### What this task involves
Of the lines listed below, return exactly those that run from the line containing "家賃の増額、建物を取り壊したいなどの状況があれ" through the line containing "今の自宅から、新しい賃貸物件に引っ越す場合の注", both included.

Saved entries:
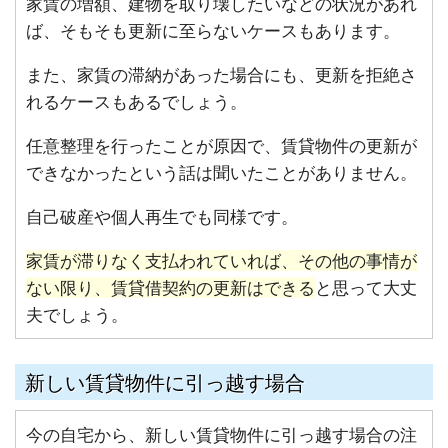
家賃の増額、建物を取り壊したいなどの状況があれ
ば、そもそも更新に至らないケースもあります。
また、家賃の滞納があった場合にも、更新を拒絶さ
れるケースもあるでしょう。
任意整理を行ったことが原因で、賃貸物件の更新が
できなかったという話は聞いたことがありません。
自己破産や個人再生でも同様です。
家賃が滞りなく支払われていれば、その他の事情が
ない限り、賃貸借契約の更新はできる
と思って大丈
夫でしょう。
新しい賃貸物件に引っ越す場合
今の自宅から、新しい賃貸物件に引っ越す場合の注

--

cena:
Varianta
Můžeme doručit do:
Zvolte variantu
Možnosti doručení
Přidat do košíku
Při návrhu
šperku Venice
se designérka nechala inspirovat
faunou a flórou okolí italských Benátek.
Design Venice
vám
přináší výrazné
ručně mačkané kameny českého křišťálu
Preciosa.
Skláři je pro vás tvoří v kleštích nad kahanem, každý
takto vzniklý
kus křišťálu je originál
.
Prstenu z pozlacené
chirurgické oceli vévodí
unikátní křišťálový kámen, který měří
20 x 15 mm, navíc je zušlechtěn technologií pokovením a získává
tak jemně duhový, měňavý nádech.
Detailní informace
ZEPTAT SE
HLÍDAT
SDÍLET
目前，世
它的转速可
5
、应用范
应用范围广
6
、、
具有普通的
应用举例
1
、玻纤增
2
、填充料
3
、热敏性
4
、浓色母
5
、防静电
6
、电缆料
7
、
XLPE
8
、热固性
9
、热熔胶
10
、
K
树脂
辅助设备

--

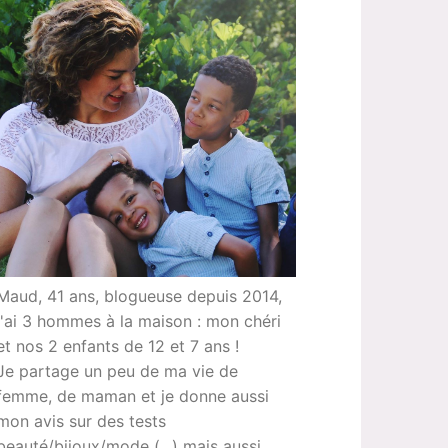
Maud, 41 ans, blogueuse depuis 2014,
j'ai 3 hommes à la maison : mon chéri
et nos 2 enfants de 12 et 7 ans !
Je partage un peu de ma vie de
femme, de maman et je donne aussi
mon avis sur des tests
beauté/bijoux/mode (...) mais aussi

### Task output
家賃の増額、建物を取り壊したいなどの状況があれ
ば、そもそも更新に至らないケースもあります。
また、家賃の滞納があった場合にも、更新を拒絶さ
れるケースもあるでしょう。
任意整理を行ったことが原因で、賃貸物件の更新が
できなかったという話は聞いたことがありません。
自己破産や個人再生でも同様です。
家賃が滞りなく支払われていれば、その他の事情が
ない限り、賃貸借契約の更新はできる
と思って大丈
夫でしょう。
新しい賃貸物件に引っ越す場合
今の自宅から、新しい賃貸物件に引っ越す場合の注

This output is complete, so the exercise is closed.